Skip the images and print the listing exactly.

Segment Start: RECORDS FOR THIS EXERCISE

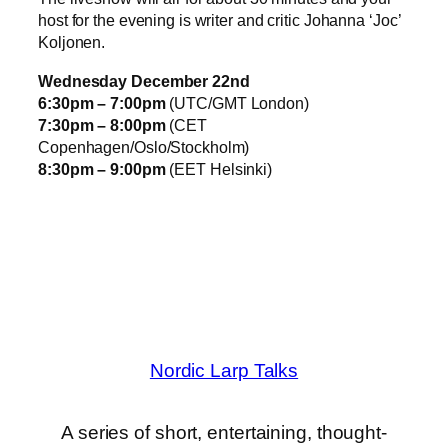
host for the evening is writer and critic Johanna ‘Joc’
Koljonen.
Wednesday December 22nd
6:30pm – 7:00pm
(UTC/GMT London)
7:30pm – 8:00pm
(CET
Copenhagen/Oslo/Stockholm)
8:30pm – 9:00pm
(EET Helsinki)
Nordic Larp Talks
A series of short, entertaining, thought-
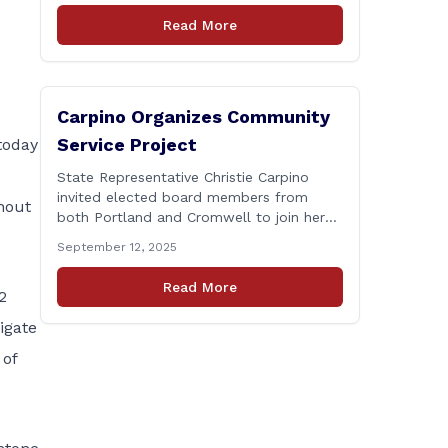
Connecticut Department of
Read More
Transportation (CTDOT) is announcing
that a milling and resurfacing project will
be performed on I-91 northbound Exits 21
to 23 [&hellip;]
Carpino Organizes Community
Service Project
today
State Representative Christie Carpino
invited elected board members from
hout
both Portland and Cromwell to join her
for a community service initiative at
September 12, 2025
Connecticut Foodshare to help the
greater good. Carpino along with the
Read More
2
local elected officials and students
volunteered by working a two-hour shift
igate
at Connecticut Foodshare in Wallingford
 of
on Saturday afternoon. Connecticut
Foodshare plays [&hellip;]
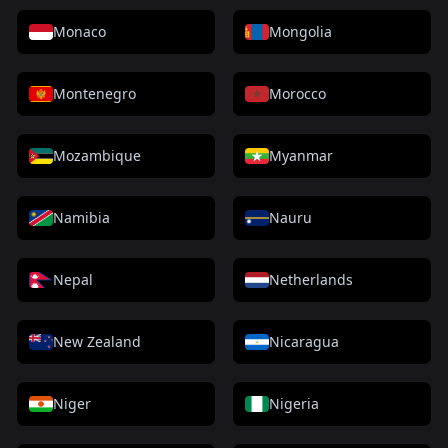
Monaco
Mongolia
Montenegro
Morocco
Mozambique
Myanmar
Namibia
Nauru
Nepal
Netherlands
New Zealand
Nicaragua
Niger
Nigeria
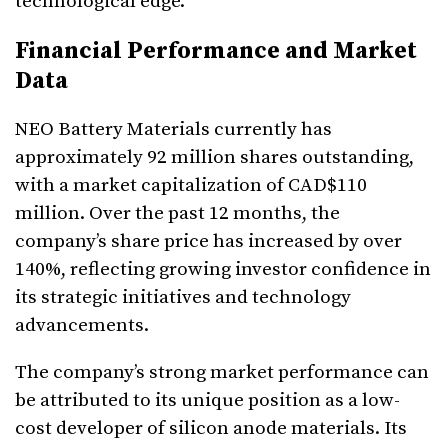
technological edge.
Financial Performance and Market
Data
NEO Battery Materials currently has
approximately 92 million shares outstanding,
with a market capitalization of CAD$110
million. Over the past 12 months, the
company’s share price has increased by over
140%, reflecting growing investor confidence in
its strategic initiatives and technology
advancements.
The company’s strong market performance can
be attributed to its unique position as a low-
cost developer of silicon anode materials. Its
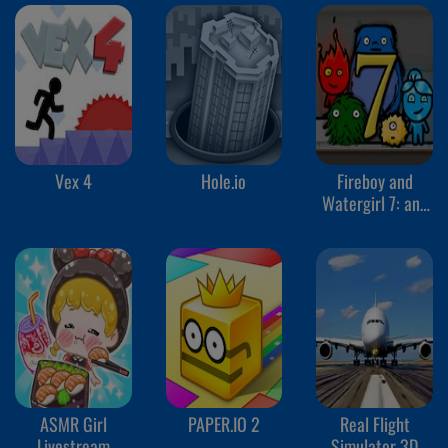
Vex 4
Hole.io
Fireboy and
Watergirl 7: and
Friends
ASMR Girl
PAPER.IO 2
Real Flight
Livestream
Simulator 3D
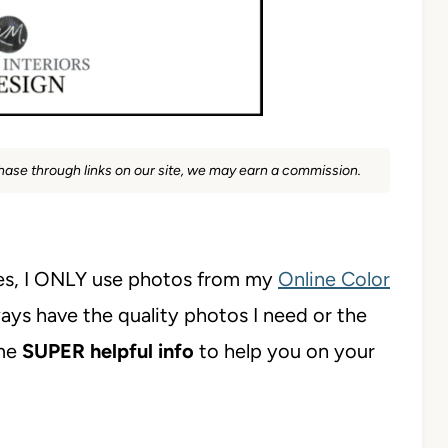
rchase through links on our site, we may earn a commission.
s, I ONLY use photos from my
Online Color
ways have the quality photos I need or the
ome
SUPER helpful info
to help you on your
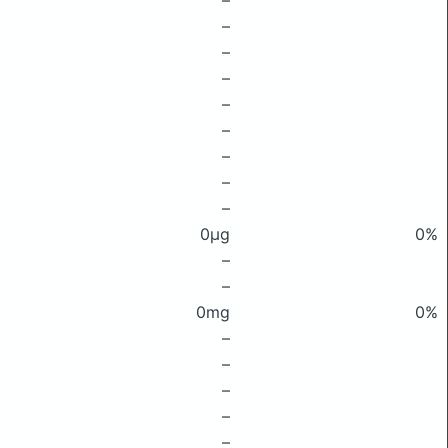
–
–
–
–
–
–
–
–
–
0μg
0%
–
–
0mg
0%
–
–
–
–
–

Segment End: RECORDS FOR THIS EXERCISE

_ANSWER TO THIS TASK:_
host for the evening is writer and critic Johanna ‘Joc’
Koljonen.
Wednesday December 22nd
6:30pm – 7:00pm
(UTC/GMT London)
7:30pm – 8:00pm
(CET
Copenhagen/Oslo/Stockholm)
8:30pm – 9:00pm
(EET Helsinki)
Nordic Larp Talks
A series of short, entertaining, thought-
Connecticut Department of
Read More
Transportation (CTDOT) is announcing
that a milling and resurfacing project will
be performed on I-91 northbound Exits 21
to 23 [&hellip;]
Carpino Organizes Community
Service Project
today
State Representative Christie Carpino
invited elected board members from
hout
both Portland and Cromwell to join her
for a community service initiative at
September 12, 2025
Connecticut Foodshare to help the
greater good. Carpino along with the
Read More
2
local elected officials and students
volunteered by working a two-hour shift
igate
at Connecticut Foodshare in Wallingford
 of
on Saturday afternoon. Connecticut
Foodshare plays [&hellip;]
Monaco
Mongolia
Montenegro
Morocco
Mozambique
Myanmar
Namibia
Nauru
Nepal
Netherlands
New Zealand
Nicaragua
Niger
Nigeria
technological edge.
Financial Performance and Market
Data
NEO Battery Materials currently has
approximately 92 million shares outstanding,
with a market capitalization of CAD$110
million. Over the past 12 months, the
company’s share price has increased by over
140%, reflecting growing investor confidence in
its strategic initiatives and technology
advancements.
The company’s strong market performance can
be attributed to its unique position as a low-
cost developer of silicon anode materials. Its
Vex 4
Hole.io
Fireboy and
Watergirl 7: and
Friends
ASMR Girl
PAPER.IO 2
Real Flight
Livestream
Simulator 3D
rchase through links on our site, we may earn a commission.
s, I ONLY use photos from my
Online Color
ways have the quality photos I need or the
ome
SUPER helpful info
to help you on your
–
–
–
–
–
–
–
–
–
0μg
0%
–
–
0mg
0%
–
–
–
–
–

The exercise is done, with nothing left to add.